_THE PROBLEM:_
Begin with the opening line of the records and extract each line through the one holding "Superhero Movies"; pictures are not part of the copy.

_EXTRACTED MATERIAL:_
----------------

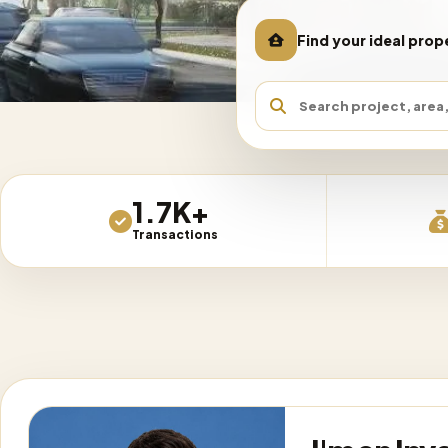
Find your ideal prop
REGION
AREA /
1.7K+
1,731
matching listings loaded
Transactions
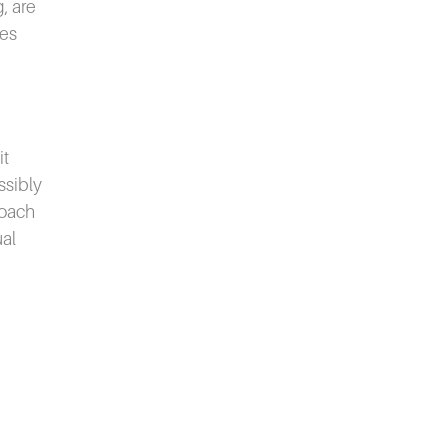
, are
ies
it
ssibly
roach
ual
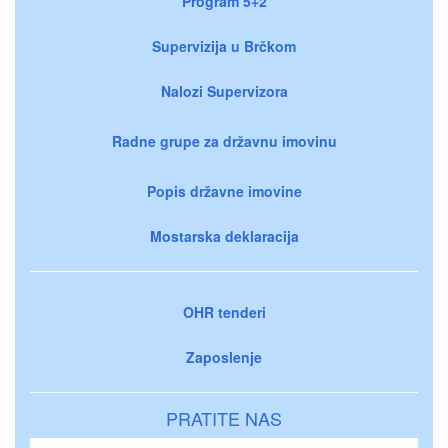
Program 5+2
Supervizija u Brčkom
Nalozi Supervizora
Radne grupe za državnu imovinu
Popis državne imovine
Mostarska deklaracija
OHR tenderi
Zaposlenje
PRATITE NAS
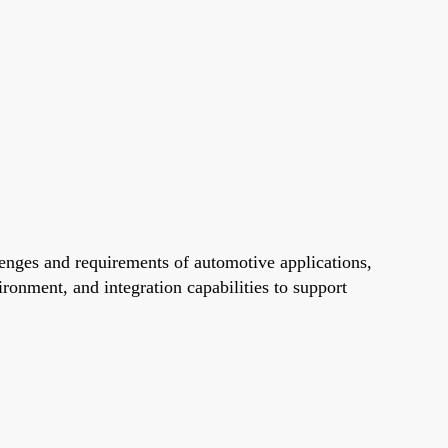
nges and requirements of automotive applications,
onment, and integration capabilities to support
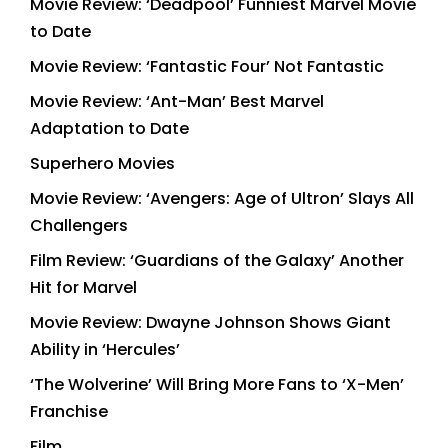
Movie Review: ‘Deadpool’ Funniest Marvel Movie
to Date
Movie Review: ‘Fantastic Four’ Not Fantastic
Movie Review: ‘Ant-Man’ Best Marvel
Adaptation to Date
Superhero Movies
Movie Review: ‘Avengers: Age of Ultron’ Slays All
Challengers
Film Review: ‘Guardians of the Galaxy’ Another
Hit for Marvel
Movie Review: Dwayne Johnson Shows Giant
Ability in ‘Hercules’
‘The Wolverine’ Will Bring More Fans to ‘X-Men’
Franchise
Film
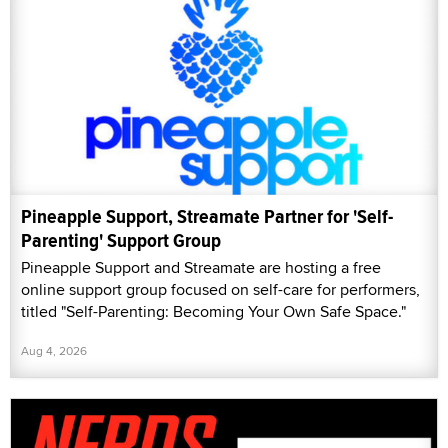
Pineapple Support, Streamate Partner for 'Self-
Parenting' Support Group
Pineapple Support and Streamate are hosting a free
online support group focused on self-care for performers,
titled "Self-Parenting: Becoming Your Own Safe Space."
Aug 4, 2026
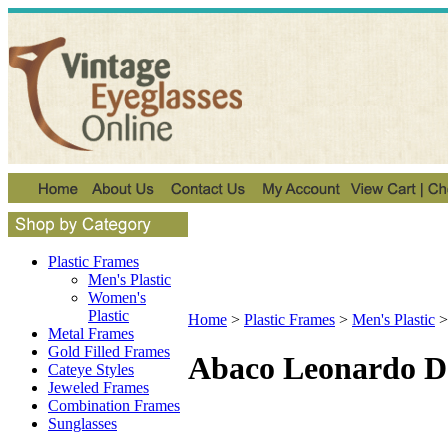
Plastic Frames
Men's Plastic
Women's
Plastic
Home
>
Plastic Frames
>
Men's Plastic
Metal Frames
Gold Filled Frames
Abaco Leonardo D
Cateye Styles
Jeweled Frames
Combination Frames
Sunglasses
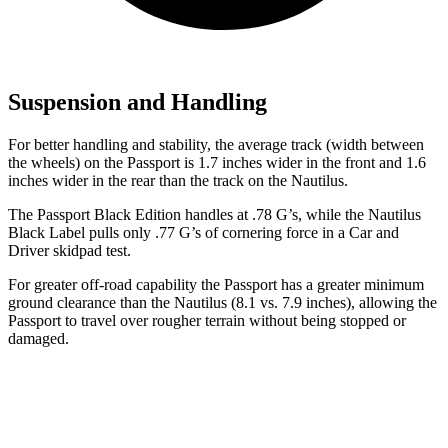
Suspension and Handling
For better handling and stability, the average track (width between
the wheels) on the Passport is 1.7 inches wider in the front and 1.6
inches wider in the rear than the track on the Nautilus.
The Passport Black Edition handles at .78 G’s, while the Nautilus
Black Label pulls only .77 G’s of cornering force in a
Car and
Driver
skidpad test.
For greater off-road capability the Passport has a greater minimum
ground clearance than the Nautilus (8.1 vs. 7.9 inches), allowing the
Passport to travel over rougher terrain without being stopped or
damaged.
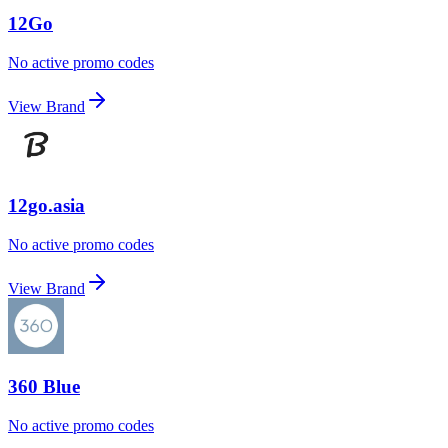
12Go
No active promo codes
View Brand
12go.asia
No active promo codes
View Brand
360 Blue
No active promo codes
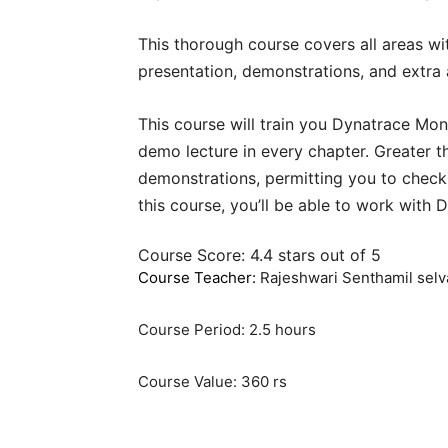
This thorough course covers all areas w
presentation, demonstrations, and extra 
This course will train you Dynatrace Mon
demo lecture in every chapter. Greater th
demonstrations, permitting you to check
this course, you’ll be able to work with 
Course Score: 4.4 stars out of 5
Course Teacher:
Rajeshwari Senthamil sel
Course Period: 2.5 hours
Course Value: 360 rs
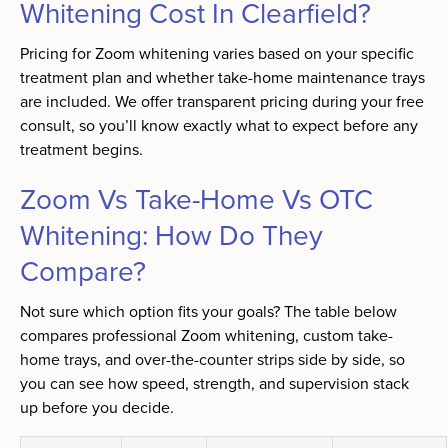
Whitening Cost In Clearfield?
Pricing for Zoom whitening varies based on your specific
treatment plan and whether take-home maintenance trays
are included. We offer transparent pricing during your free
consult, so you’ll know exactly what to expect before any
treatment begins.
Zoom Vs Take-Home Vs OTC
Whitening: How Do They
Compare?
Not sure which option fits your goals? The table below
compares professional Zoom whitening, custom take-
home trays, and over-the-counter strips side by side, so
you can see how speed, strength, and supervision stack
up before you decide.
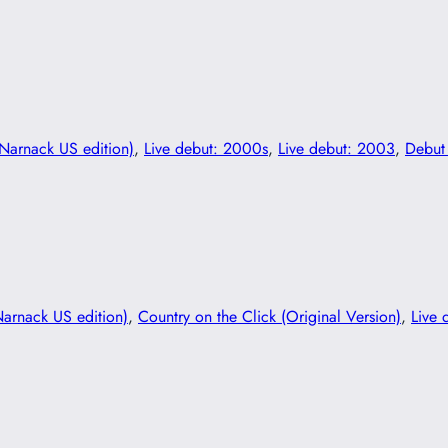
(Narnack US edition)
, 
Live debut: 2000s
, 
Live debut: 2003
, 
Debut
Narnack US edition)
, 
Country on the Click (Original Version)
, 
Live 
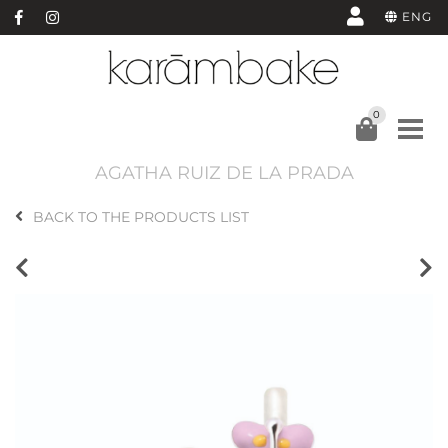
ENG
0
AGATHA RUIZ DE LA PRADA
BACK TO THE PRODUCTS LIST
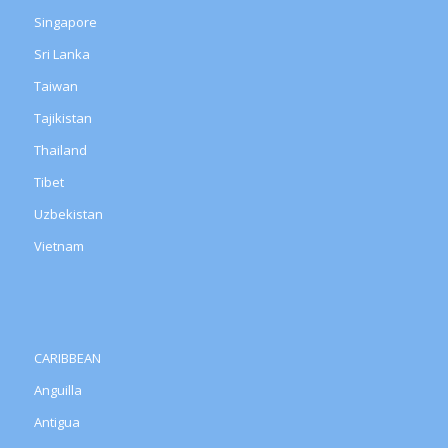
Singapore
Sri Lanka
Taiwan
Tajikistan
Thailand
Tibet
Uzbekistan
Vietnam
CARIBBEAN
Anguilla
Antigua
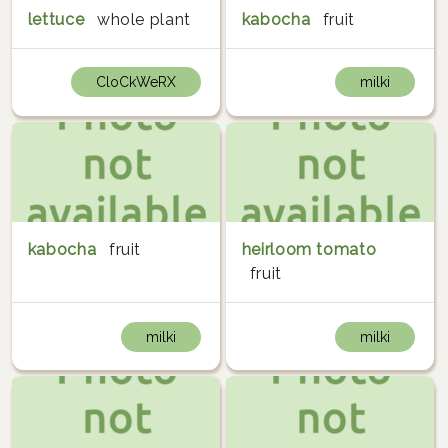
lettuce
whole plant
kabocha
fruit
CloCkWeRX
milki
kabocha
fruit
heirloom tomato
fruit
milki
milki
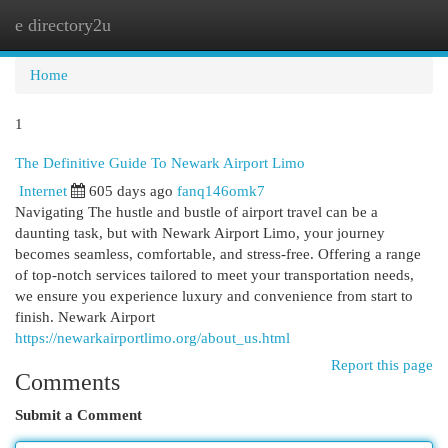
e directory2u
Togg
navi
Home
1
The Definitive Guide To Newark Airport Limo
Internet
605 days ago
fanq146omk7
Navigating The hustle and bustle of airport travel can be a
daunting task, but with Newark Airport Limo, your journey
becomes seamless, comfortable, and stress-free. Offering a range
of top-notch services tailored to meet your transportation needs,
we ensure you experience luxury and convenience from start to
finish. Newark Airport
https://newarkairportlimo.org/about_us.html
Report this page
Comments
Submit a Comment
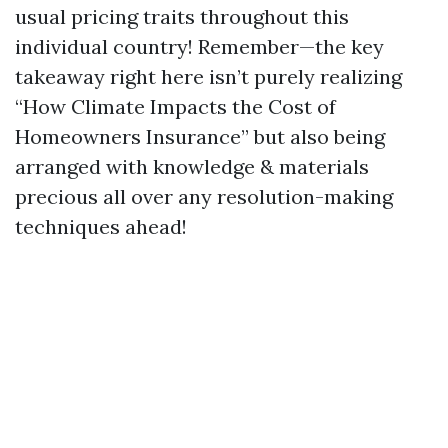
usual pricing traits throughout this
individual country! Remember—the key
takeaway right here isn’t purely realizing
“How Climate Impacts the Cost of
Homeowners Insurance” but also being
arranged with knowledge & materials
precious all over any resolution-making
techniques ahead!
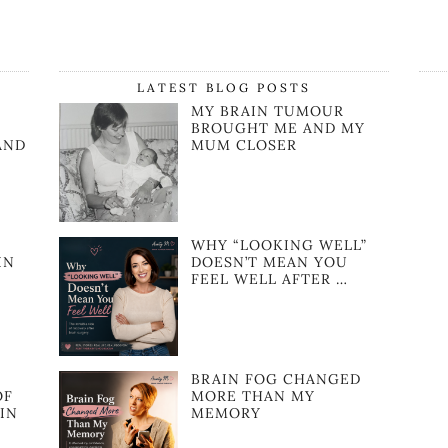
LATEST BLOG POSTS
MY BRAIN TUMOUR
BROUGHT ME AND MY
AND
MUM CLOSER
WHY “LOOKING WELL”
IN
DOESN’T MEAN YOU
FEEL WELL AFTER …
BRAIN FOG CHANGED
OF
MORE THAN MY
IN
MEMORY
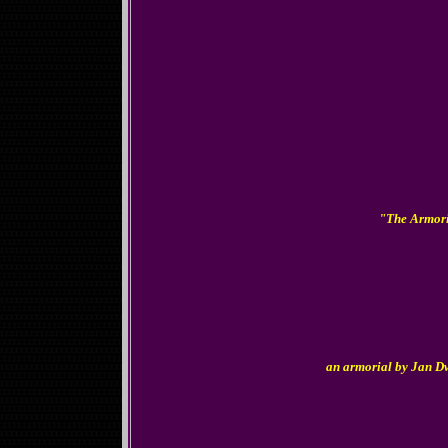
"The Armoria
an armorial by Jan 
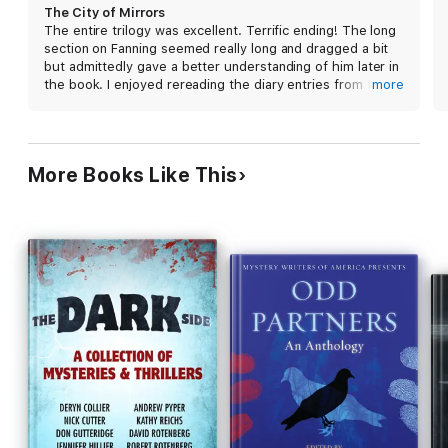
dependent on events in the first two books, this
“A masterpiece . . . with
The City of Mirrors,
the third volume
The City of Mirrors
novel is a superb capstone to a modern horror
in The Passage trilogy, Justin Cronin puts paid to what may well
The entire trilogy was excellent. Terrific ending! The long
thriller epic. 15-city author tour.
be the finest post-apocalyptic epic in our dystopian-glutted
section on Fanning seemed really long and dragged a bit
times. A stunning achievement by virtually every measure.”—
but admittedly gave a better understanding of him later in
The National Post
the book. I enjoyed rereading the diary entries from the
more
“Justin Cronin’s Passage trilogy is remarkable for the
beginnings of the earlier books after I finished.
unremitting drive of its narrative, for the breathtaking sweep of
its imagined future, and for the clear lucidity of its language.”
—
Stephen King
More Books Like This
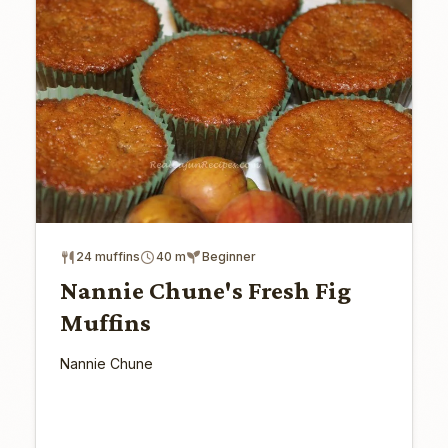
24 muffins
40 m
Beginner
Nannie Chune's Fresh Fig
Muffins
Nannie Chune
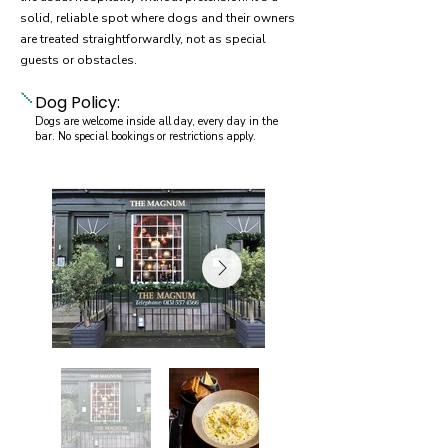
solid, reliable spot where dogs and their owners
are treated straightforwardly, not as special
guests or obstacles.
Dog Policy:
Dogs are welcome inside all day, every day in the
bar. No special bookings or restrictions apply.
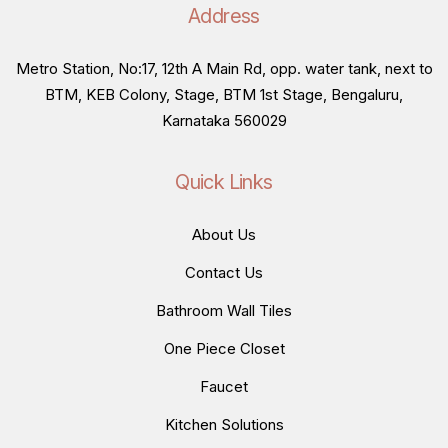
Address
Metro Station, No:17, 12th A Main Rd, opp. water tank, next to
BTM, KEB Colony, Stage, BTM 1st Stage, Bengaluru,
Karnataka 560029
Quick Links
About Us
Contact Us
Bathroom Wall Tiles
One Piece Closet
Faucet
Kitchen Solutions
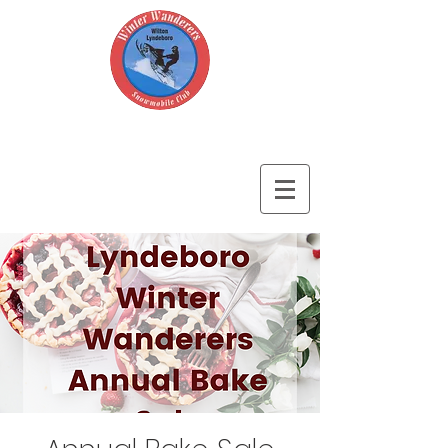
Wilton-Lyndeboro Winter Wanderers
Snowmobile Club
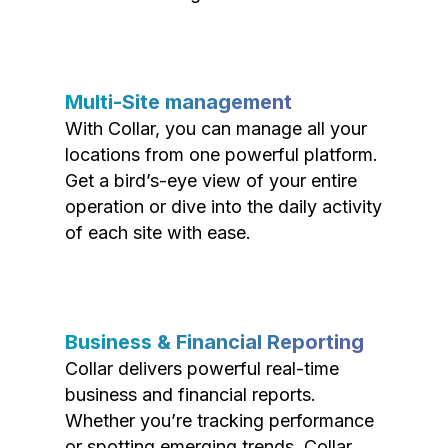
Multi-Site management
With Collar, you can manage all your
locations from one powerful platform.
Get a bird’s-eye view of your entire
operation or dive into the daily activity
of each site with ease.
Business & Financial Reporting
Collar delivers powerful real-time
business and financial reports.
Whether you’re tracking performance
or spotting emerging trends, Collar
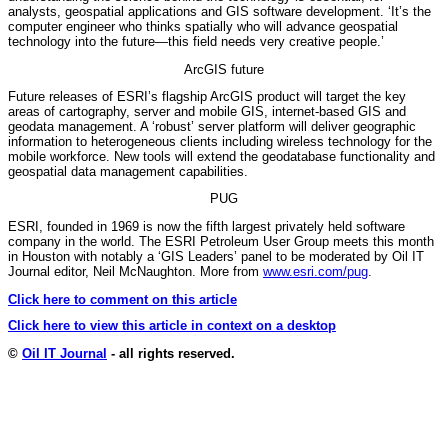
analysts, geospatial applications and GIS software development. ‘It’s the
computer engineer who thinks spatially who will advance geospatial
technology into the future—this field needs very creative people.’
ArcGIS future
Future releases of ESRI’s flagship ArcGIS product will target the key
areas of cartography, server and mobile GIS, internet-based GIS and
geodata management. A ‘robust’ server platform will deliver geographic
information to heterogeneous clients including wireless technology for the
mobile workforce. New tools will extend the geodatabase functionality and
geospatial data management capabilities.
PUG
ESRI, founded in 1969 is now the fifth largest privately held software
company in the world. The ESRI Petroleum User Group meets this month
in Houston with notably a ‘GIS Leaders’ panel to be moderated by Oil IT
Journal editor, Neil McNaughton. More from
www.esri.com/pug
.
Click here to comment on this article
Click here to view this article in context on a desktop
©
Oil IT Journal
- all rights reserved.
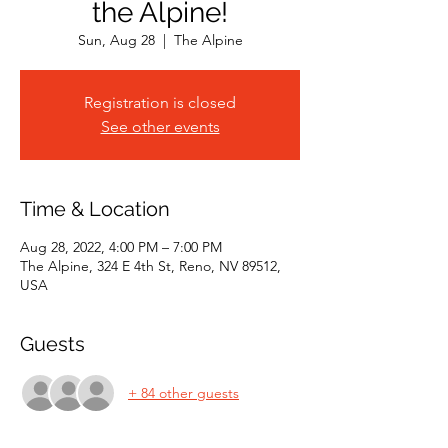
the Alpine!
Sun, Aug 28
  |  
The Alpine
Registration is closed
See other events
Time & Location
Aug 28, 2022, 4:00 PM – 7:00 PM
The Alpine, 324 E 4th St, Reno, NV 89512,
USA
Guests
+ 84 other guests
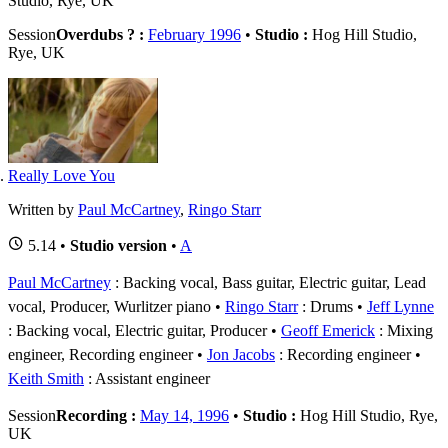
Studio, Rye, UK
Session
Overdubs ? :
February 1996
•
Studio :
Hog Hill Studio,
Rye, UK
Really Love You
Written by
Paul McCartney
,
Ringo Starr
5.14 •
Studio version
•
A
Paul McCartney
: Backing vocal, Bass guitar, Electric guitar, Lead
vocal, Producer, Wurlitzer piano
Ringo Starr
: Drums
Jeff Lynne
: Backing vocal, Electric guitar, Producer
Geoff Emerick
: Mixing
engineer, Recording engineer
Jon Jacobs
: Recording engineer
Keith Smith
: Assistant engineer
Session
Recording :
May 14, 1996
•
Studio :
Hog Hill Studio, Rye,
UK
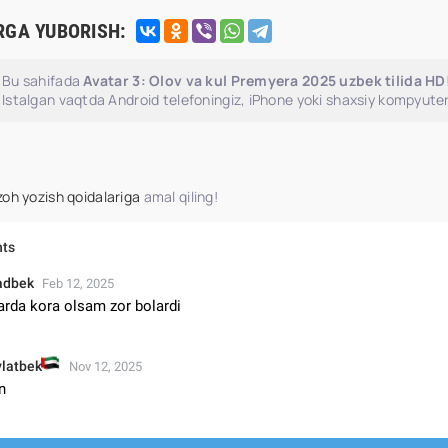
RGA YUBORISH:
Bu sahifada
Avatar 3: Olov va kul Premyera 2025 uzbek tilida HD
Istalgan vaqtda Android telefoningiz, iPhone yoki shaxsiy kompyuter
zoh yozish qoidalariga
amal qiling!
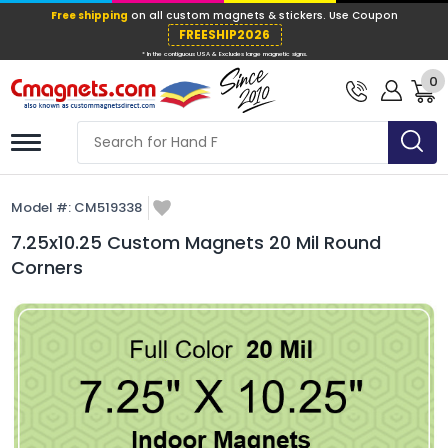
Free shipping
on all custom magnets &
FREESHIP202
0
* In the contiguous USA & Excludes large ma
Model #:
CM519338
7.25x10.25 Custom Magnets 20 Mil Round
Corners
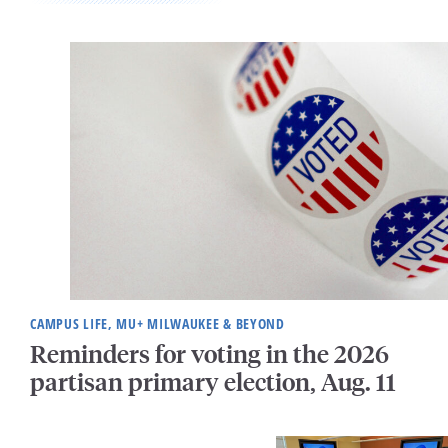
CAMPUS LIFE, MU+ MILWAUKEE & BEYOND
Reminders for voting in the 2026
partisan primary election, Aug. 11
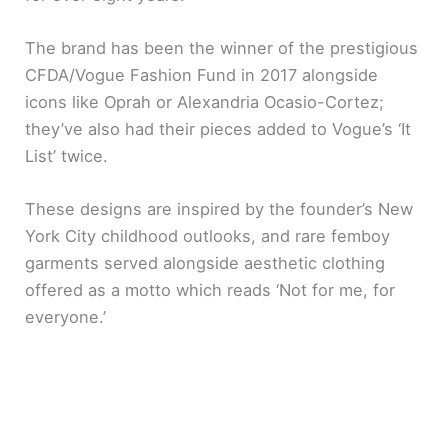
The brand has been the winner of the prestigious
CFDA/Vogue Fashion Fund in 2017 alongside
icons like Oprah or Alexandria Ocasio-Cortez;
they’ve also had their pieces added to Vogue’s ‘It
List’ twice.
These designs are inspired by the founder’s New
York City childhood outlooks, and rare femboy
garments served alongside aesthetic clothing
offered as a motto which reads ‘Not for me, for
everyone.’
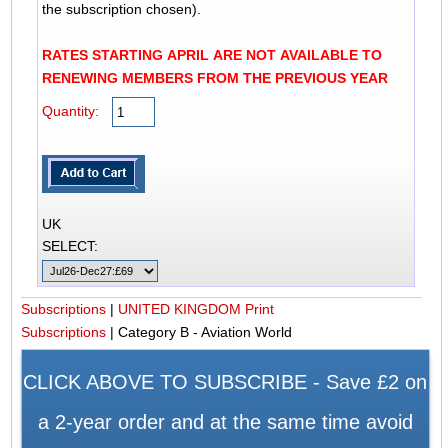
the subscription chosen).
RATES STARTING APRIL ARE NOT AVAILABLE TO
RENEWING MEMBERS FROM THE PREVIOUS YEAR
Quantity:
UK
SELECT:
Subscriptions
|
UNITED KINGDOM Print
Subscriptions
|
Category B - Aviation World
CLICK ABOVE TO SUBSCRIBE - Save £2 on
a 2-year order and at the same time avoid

----------------

_EXPECTED OUTPUT:_
Find your ideal prop
REGION
AREA /
1.7K+
1,731
matching listings loaded
Transactions
, are
ies
it
ssibly
roach
ual
Program 5+2
Supervizija u Brčkom
Nalozi Supervizora
Radne grupe za državnu imovinu
Popis državne imovine
Mostarska deklaracija
OHR tenderi
Zaposlenje
PRATITE NAS
nges and requirements of automotive applications,
onment, and integration capabilities to support
Movie Review: ‘Deadpool’ Funniest Marvel Movie
to Date
Movie Review: ‘Fantastic Four’ Not Fantastic
Movie Review: ‘Ant-Man’ Best Marvel
Adaptation to Date
Superhero Movies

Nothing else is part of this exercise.